ABSTRACT
In the present study, we illuminate students’ multiplicative reasoning in the context of their units-coordinating activity. Of particular interest is to investigate students’ use of three levels ofunits as given material for problem-solving activity, which we regard as supporting a more advanced level of multiplicative reasoning. Among 13 middle school students with whom we have conducted clinical interviews, this study focuses on eight students who conceived fractions with three levels of units and reports their units-coordinating activities in solving diverse middle-grade level problems. The result of the study indicates that the ability to coordinate two multiplicative units structures was an evident characteristic by which we classified them into two distinctive groups. Specifically, two students outperformed the other students in solving advanced equal sharing and bar transformation problems by the coordination of two explicitly multiplicative units structures and in representing a multiplicative relationship between two unknown quantities by the coordination of two implicitly multiplicative units structures.
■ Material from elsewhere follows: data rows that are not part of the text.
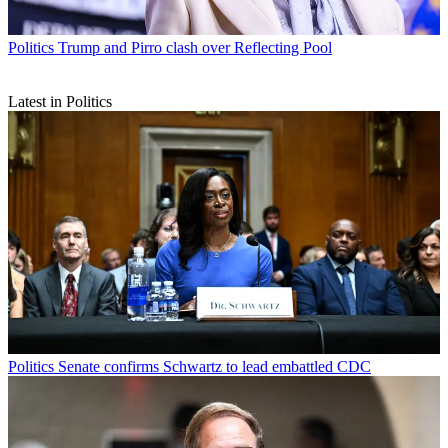
Politics
Trump and Pirro clash over Reflecting Pool
Latest in Politics
Politics
Senate confirms Schwartz to lead embattled CDC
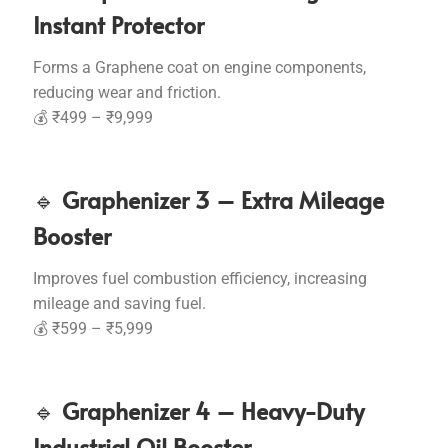
Instant Protector
Forms a Graphene coat on engine components,
reducing wear and friction.
💰 ₹499 – ₹9,999
🔹
Graphenizer 3 – Extra Mileage
Booster
Improves fuel combustion efficiency, increasing
mileage and saving fuel.
💰 ₹599 – ₹5,999
🔹
Graphenizer 4 – Heavy-Duty
Industrial Oil Booster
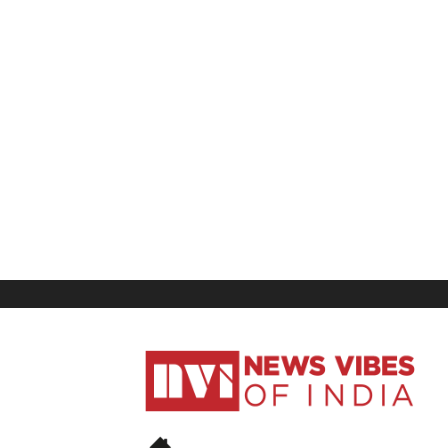
News
Vibes
of
India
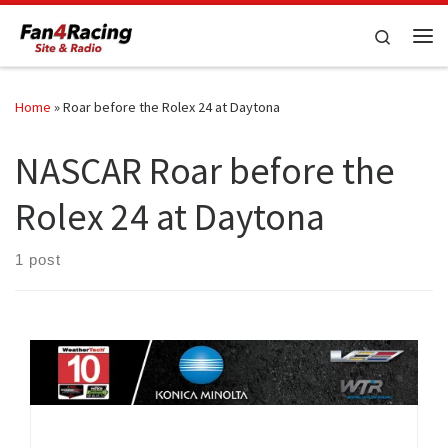
Skip to content
Search
Me
Home
»
Roar before the Rolex 24 at Daytona
NASCAR Roar before the
Rolex 24 at Daytona
1 post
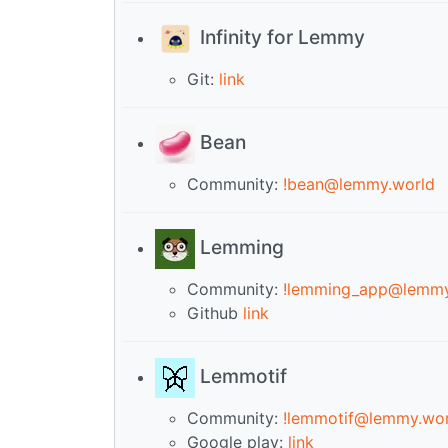
Infinity for Lemmy
Git:
link
Bean
Community:
!bean@lemmy.world
Lemming
Community:
!lemming_app@lemmy
Github
link
Lemmotif
Community:
!lemmotif@lemmy.wor
Google play:
link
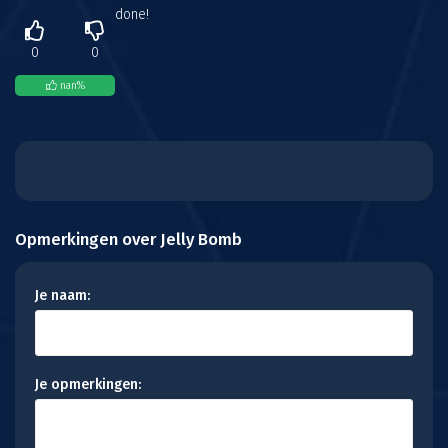
done!
0
0
nan
%
Opmerkingen over Jelly Bomb
Je naam:
Je opmerkingen:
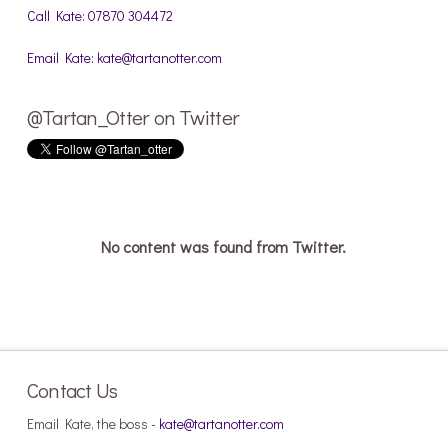
Call Kate: 07870 304472
Email Kate: kate@tartanotter.com
@Tartan_Otter on Twitter
No content was found from Twitter.
Contact Us
Email Kate, the boss -
kate@tartanotter.com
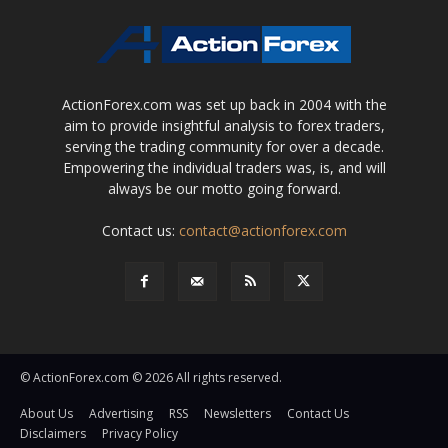
ActionForex.com was set up back in 2004 with the
aim to provide insightful analysis to forex traders,
serving the trading community for over a decade.
Empowering the individual traders was, is, and will
always be our motto going forward.
Contact us:
contact@actionforex.com
© ActionForex.com © 2026 All rights reserved.
About Us
Advertising
RSS
Newsletters
Contact Us
Disclaimers
Privacy Policy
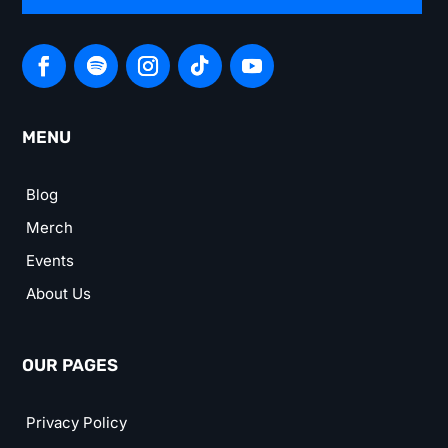
MENU
Blog
Merch
Events
About Us
OUR PAGES
Privacy Policy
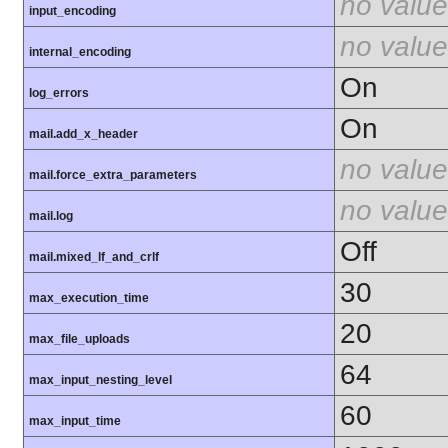
no value
input_encoding
no value
internal_encoding
On
log_errors
On
mail.add_x_header
no value
mail.force_extra_parameters
no value
mail.log
Off
mail.mixed_lf_and_crlf
30
max_execution_time
20
max_file_uploads
64
max_input_nesting_level
60
max_input_time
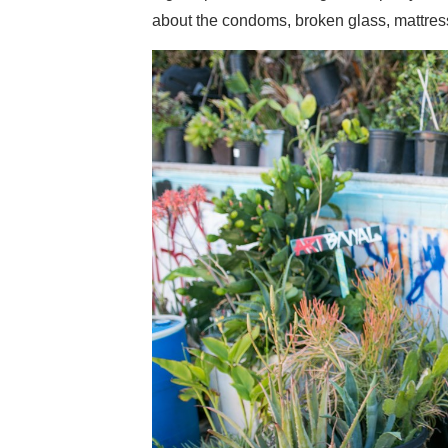
about the condoms, broken glass, mattress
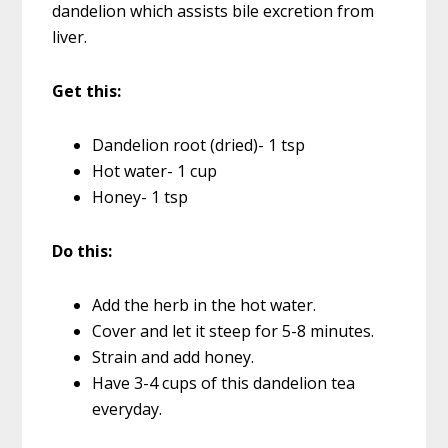
dandelion which assists bile excretion from
liver.
Get this:
Dandelion root (dried)- 1 tsp
Hot water- 1 cup
Honey- 1 tsp
Do this:
Add the herb in the hot water.
Cover and let it steep for 5-8 minutes.
Strain and add honey.
Have 3-4 cups of this dandelion tea
everyday.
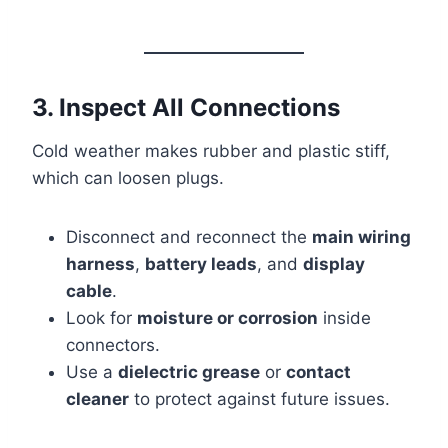
3. Inspect All Connections
Cold weather makes rubber and plastic stiff,
which can loosen plugs.
Disconnect and reconnect the
main wiring
harness
,
battery leads
, and
display
cable
.
Look for
moisture or corrosion
inside
connectors.
Use a
dielectric grease
or
contact
cleaner
to protect against future issues.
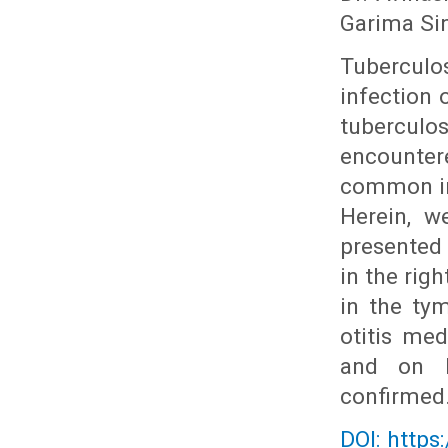
Garima Si
Tuberculos
infection 
tubercul
encounter
common in 
Herein, w
presented
in the rig
in the ty
otitis me
and on h
confirmed
DOI: https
The findings suggest that the ability to use the coordinated result of two multiplicative units structures needs to be attended to as a sophisticated form of multiplicative reasoning, which we believe potentially undergirds students’ advanced mathematical learning beyond elementary school.
Disclosure Statement
No potential conflict of interest was reported by the author(s).
Notes
1 Advanced equal sharing problems include a type of equal sharing problems where the result of sharing activity generates a fractional quantity as a share like sharing three pizzas among five people.
2 The derived conjectures were mostly about differences among the students at the same level of units coordination, one of which was to investigate students’ ability to coordinate two MUSs in the current paper.
3 The eight students also used their recursive partitioning operations as given prior to activity in other problem situations. The discussion of the details is beyond the scope of this paper.
4 All names are pseudonyms. A subscript indicates the group to which the student belongs.
5 Comments enclosed in parentheses () describe students’ nonverbal actions or interactions from the researcher’s perspective. Words enclosed in square brackets [] indicate dialogue that was not spoken but we have inferred from the context.
6 Note that the multiplicand comes before the multiplier in numerical expression for multiplication in Korea.